WHAT IS NEEDED
Stop after the line with "فخرا وعظة لهم"; until then, please copy every line of the records word for word from the first.

[Opening DATA FOR ANALYSIS section]

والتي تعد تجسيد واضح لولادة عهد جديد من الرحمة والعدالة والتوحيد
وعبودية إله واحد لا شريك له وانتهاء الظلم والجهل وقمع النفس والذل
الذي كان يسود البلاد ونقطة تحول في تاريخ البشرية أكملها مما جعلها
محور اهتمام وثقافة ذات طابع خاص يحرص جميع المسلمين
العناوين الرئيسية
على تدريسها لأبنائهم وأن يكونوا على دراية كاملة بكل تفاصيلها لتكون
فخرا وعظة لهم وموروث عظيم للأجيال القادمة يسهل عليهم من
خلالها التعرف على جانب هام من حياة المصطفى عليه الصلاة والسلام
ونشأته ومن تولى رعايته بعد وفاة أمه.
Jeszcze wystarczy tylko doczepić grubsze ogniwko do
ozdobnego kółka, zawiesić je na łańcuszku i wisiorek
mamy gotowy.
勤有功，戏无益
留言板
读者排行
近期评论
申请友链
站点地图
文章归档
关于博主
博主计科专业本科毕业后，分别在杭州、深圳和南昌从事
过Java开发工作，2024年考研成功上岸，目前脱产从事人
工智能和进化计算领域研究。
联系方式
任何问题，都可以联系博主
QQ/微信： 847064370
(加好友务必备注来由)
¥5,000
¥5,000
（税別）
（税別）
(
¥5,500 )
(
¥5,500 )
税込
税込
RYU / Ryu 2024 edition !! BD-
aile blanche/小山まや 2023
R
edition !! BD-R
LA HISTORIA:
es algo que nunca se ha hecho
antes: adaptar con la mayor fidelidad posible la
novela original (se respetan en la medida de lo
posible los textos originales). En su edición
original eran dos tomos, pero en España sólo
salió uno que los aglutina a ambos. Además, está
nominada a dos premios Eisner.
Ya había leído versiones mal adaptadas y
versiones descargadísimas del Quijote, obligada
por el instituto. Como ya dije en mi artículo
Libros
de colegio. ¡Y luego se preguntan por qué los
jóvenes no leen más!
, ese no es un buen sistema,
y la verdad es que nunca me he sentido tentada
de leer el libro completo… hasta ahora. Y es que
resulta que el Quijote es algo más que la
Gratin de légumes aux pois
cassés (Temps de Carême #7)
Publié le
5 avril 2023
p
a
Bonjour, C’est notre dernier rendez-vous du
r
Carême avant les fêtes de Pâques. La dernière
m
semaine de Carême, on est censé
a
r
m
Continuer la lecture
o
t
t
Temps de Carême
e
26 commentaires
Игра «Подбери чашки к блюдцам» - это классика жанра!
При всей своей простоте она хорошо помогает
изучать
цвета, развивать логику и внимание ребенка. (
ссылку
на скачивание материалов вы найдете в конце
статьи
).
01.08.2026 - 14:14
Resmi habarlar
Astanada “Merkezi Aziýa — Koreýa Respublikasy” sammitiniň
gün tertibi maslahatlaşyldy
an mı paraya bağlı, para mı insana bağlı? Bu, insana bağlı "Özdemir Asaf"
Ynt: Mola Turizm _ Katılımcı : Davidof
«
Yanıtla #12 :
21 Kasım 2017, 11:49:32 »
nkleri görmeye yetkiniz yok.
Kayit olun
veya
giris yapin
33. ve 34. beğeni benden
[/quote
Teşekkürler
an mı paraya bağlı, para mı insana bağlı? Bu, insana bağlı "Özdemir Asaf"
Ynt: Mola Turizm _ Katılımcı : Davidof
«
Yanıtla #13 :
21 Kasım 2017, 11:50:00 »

[Closing DATA FOR ANALYSIS section]

SOLUTION BELOW
والتي تعد تجسيد واضح لولادة عهد جديد من الرحمة والعدالة والتوحيد
وعبودية إله واحد لا شريك له وانتهاء الظلم والجهل وقمع النفس والذل
الذي كان يسود البلاد ونقطة تحول في تاريخ البشرية أكملها مما جعلها
محور اهتمام وثقافة ذات طابع خاص يحرص جميع المسلمين
العناوين الرئيسية
على تدريسها لأبنائهم وأن يكونوا على دراية كاملة بكل تفاصيلها لتكون
فخرا وعظة لهم وموروث عظيم للأجيال القادمة يسهل عليهم من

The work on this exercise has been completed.